== Material provided ==
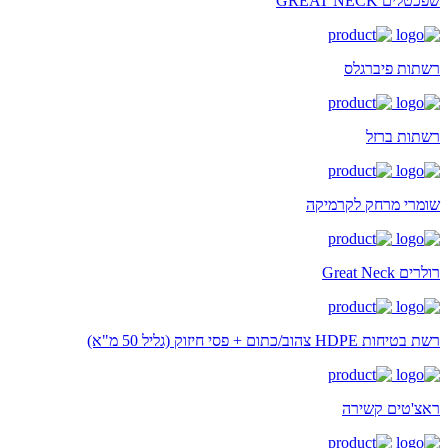
שפכטלים GREAT NECK
רשתות פיברגלס
רשתות ברזל
שומרי מרחק לקרמיקה
רולרים Great Neck
רשת בטיחות HDPE צהוב/כתום + פסי חיזוק (גליל 50 מ"א)
ראצ'טים קשירה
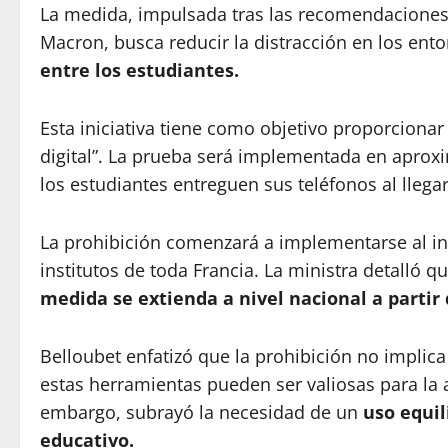
La medida, impulsada tras las recomendacione
Macron, busca reducir la distracción en los ent
entre los estudiantes.
Esta iniciativa tiene como objetivo proporciona
digital”. La prueba será implementada en aprox
los estudiantes entreguen sus teléfonos al llegar
La prohibición comenzará a implementarse al i
institutos de toda Francia. La ministra detalló q
medida se extienda a nivel nacional a partir 
Belloubet enfatizó que la prohibición no implica
estas herramientas pueden ser valiosas para la 
embargo, subrayó la necesidad de un
uso equil
educativo.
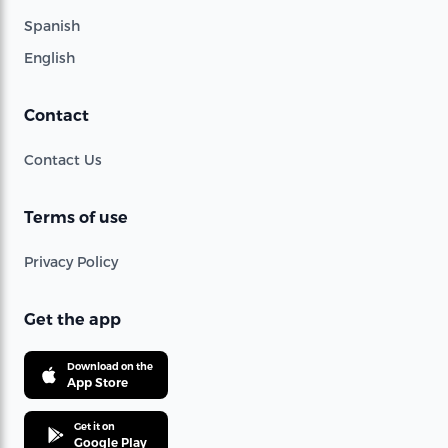
Spanish
English
Contact
Contact Us
Terms of use
Privacy Policy
Get the app
Download on the
App Store
Get it on
Google Play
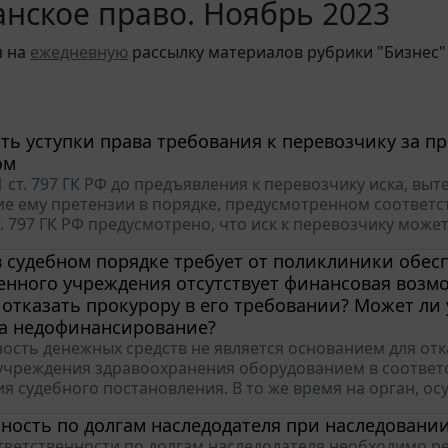
нское право. Ноябрь 2023
я на
ежедневную
рассылку материалов рубрики "Бизнес"
ь уступки права требования к перевозчику за п
ом
1 ст. 797 ГК РФ до предъявления к перевозчику иска, вы
е ему претензии в порядке, предусмотренном соответ
т. 797 ГК РФ предусмотрено, что иск к перевозчику може
 судебном порядке требует от поликлиники обес
енного учреждения отсутствует финансовая возмо
отказать прокурору в его требовании? Может ли
на недофинансирование?
ость денежных средств не является основанием для от
чреждения здравоохранения оборудованием в соответс
я судебного постановления. В то же время на орган, о
нность по долгам наследодателя при наследован
тветственности по долгам наследодателя необходимо ре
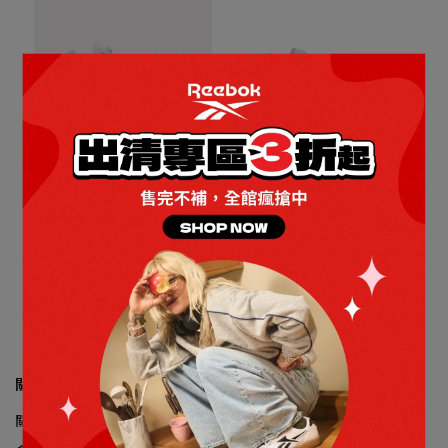
全館滿2000折$200 / 全館
全館滿2000折$200 / 全館
LEGACY LIFTER III訓練鞋_男
滿4000折$350
LIFTER PR III 訓練鞋_男
滿4000折$350
NT$6,282
NT$6,980
NT$2,576
NT$3,680
加入購物車
加入購物車
關於我們
關於我們
門市清單
退款政策
使用條款
隱私權政策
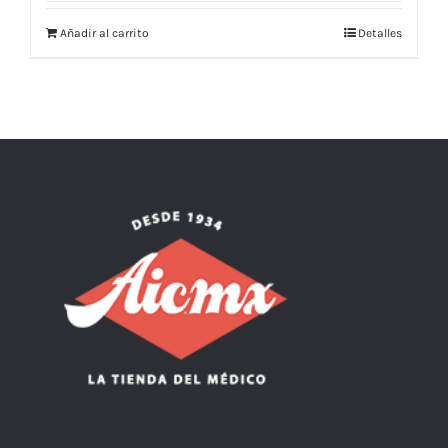
Añadir al carrito
Detalles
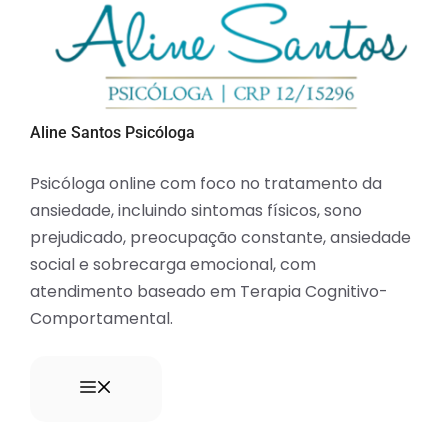
Aline Santos Psicóloga
Psicóloga online com foco no tratamento da
ansiedade, incluindo sintomas físicos, sono
prejudicado, preocupação constante, ansiedade
social e sobrecarga emocional, com
atendimento baseado em Terapia Cognitivo-
Comportamental.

== What you should do ==
Write down how many lines of the data above contain the string "LIFTER", and include nothing besides that number.

== Solution for this task ==
2